Coffee-seq proof-of-principle.

A) Experiment workflow. Tagging of sample-intrinsic DNA by bisulfite DNA treatment is performed directly on urine or plasma. Contaminating DNA introduced after the tagging step is identified based on lack of cytosine conversion. B) Bioinformatics workflow. C Representative example of the cytosine fraction of mapped reads in an unfiltered (top) dataset, a read-level filtered dataset (middle) and a fully filtered dataset (bottom). D) Number of reads assigned to Cutibacterium acnes (common environmental DNA contaminant) in ΦX174 DNA after conventional sequencing (green) and Coffee-seq (purple). E) Deliberate contamination assay. Detection of known contaminants before (top) and after (bottom) filtering. F) Number of reads assigned to contaminants.

We devised two assays to test the principle of Coffee-seq. First, we applied Coffee-seq and conventional DNA sequencing to samples of sheared ΦX174 DNA (New England Biolabs, #N3021S) with variable biomass (0.0025 ng, 0.025 ng, 0.25 ng, 2.5 ng, 26 ng, and 155 ng for Coffee-seq; 0.004 ng, 0.04 ng, 0.4 ng, 4 ng, 35 ng, and 240 ng for standard cfDNA sequencing). We first quantified the abundance of Cutibacterium acnes (C. acnes), which is a frequent member of the normal skin flora and is routinely identified as a contaminant in DNA sequencing[7]. We observed an increase in C. acnes abundance with decreasing input biomass, as expected given that samples with a lower biomass are more susceptible to environmental contamination (Fig. 1C).

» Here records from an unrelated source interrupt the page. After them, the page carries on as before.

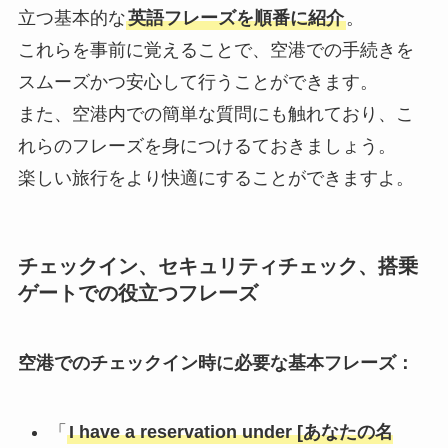
立つ基本的な
英語フレーズを順番に紹介
。
これらを事前に覚えることで、空港での手続きを
スムーズかつ安心して行うことができます。
また、空港内での簡単な質問にも触れており、こ
れらのフレーズを身につけるておきましょう。
楽しい旅行をより快適にすることができますよ。
チェックイン、セキュリティチェック、搭乗
ゲートでの役立つフレーズ
空港でのチェックイン時に必要な基本フレーズ：
「
I have a reservation under [あなたの名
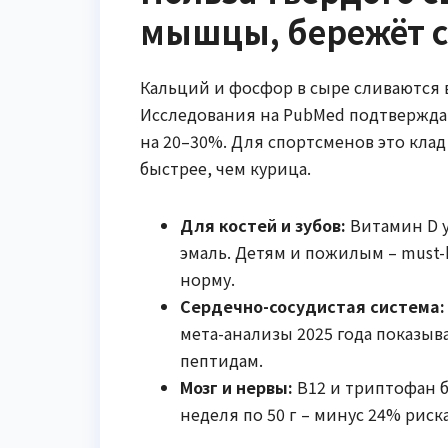
мышцы, бережёт 
Кальций и фосфор в сыре сливаются в
Исследования на PubMed подтвержда
на 20–30%. Для спортсменов это кла
быстрее, чем курица.
Для костей и зубов:
Витамин D у
эмаль. Детям и пожилым – must-
норму.
Сердечно-сосудистая система:
мета-анализы 2025 года показы
пептидам.
Мозг и нервы:
B12 и триптофан б
неделя по 50 г – минус 24% риск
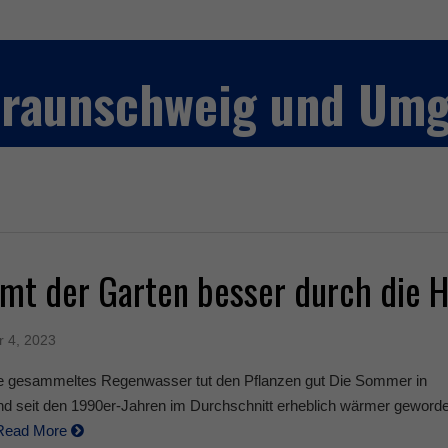
 Braunschweig und Um
t der Garten besser durch die H
r 4, 2023
rne gesammeltes Regenwasser tut den Pflanzen gut Die Sommer in
nd seit den 1990er-Jahren im Durchschnitt erheblich wärmer geword
Read More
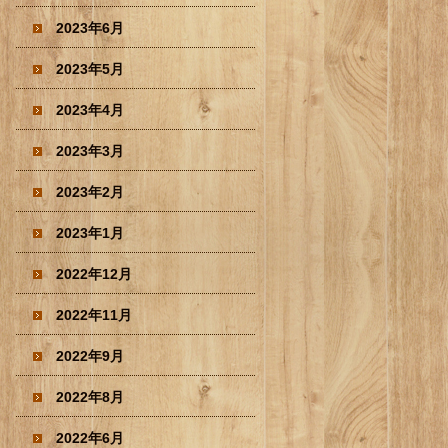
2023年6月
2023年5月
2023年4月
2023年3月
2023年2月
2023年1月
2022年12月
2022年11月
2022年9月
2022年8月
2022年6月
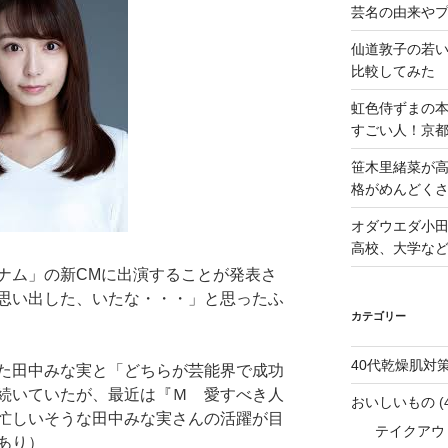
芸名の由来や
仙道敦子の若
比較してみた
虹色侍ずまの
すごい人！京
笹木里緒菜が高
格がめんどくさ
オダウエダ小田
高校、大学な
ナム」の新CMに出演することが発表さ
思い出した、いたな・・・」と思ったふ
カテゴリー
40代乾燥肌対
した田中みな実と「どちらが芸能界で成功
続いていたが、最近は『Ｍ 愛すべき人
おいしいもの
(
忙しいそうな田中みな実さんの活躍が目
テイクアウ
あり）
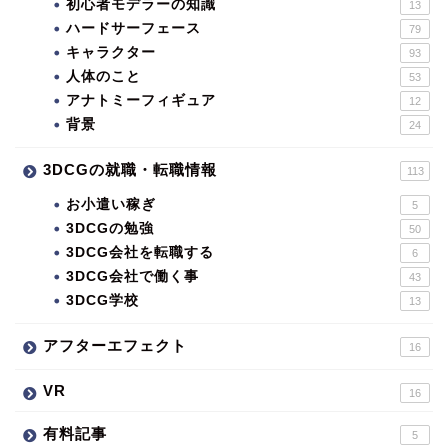
初心者モデラーの知識
13
ハードサーフェース
79
キャラクター
93
人体のこと
53
アナトミーフィギュア
12
背景
24
3DCGの就職・転職情報
113
お小遣い稼ぎ
5
3DCGの勉強
50
3DCG会社を転職する
6
3DCG会社で働く事
43
3DCG学校
13
アフターエフェクト
16
VR
16
有料記事
5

We found that despite a ~30% lower biomass at the beginning of library preparation for the Coffee-seq samples, far fewer C. acnes reads were present after Coffee-seq filtering (4223.8 and 119.5 MPM in the highest biomass samples, 1.48 and 0 MPM in the lowest biomass samples, before and after Coffee-seq filtering respectively; Fig. 1D). Second, we performed Coffee-seq on sheared ΦX174 DNA samples with variable biomass (0.0025–155 ng; Fig. 1E) which we spiked after Coffee-seq tagging with 1 ng of sheared DNA from a well-characterized community of microbes to simulate microbial DNA contamination (10 species; Zymo Research, #D6305). Before applying the Coffee-seq bioinformatics filter, we observed a negative correlation between the ΦX174 DNA input biomass and the relative number of reads from the spike-in community, as expected (Pearson’s R = −0.54, p-value = 6.5×10−6; Spearman’s ρ = −0.82, p-value = 6.3×10−16; Fig. 1E). After applying the Coffee-seq filter, we observed an average percent decrease of 99.8% of molecules mapping to species of the spike-in community (Fig. 1F). Sequences mapping to Escherichia coli (E. coli) were the most abundant after filtering (58.89%). Given that ΦX174 genomic DNA is isolated after phage propagation in E. coli culture, we reasoned that these remaining reads were likely intrinsic to the original sample. Together, these experiments demonstrate the effectiveness of Coffee-seq for the detection and removal of DNA contaminants.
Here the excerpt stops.